◆ **Activity**:
Keep images out and repeat all data exactly.
··· Records
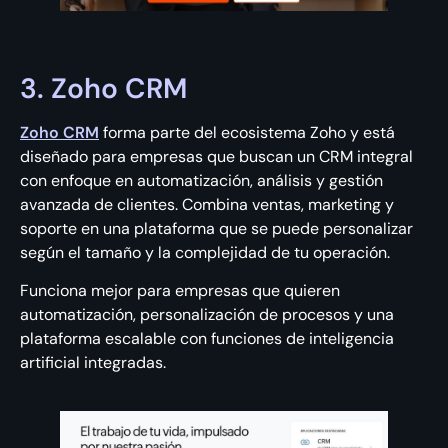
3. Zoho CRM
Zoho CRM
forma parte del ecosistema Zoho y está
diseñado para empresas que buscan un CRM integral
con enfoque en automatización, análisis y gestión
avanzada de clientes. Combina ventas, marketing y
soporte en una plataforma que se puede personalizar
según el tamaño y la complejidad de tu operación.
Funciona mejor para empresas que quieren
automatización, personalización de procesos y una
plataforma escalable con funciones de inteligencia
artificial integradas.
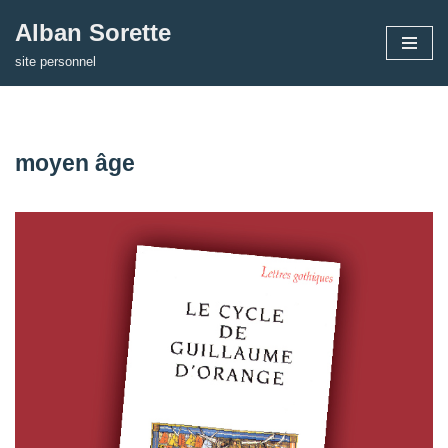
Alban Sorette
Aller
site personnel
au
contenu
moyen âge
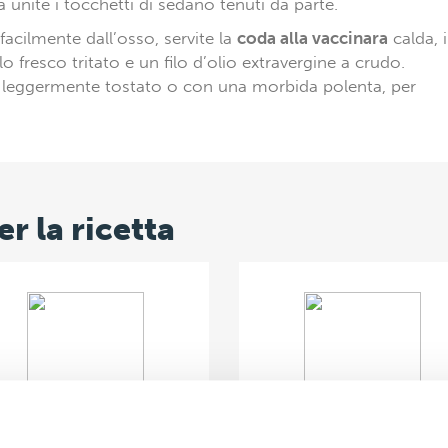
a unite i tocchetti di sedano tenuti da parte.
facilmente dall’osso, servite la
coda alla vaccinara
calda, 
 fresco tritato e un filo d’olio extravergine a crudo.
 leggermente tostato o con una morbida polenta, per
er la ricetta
······
◆ **Task answer**:
3. Zoho CRM
Zoho CRM
forma parte del ecosistema Zoho y está
diseñado para empresas que buscan un CRM integral
con enfoque en automatización, análisis y gestión
avanzada de clientes. Combina ventas, marketing y
soporte en una plataforma que se puede personalizar
según el tamaño y la complejidad de tu operación.
Funciona mejor para empresas que quieren
automatización, personalización de procesos y una
plataforma escalable con funciones de inteligencia
artificial integradas.
Alban Sorette
Aller
site personnel
au
contenu
moyen âge
a unite i tocchetti di sedano tenuti da parte.
facilmente dall’osso, servite la
coda alla vaccinara
calda, 
 fresco tritato e un filo d’olio extravergine a crudo.
 leggermente tostato o con una morbida polenta, per
er la ricetta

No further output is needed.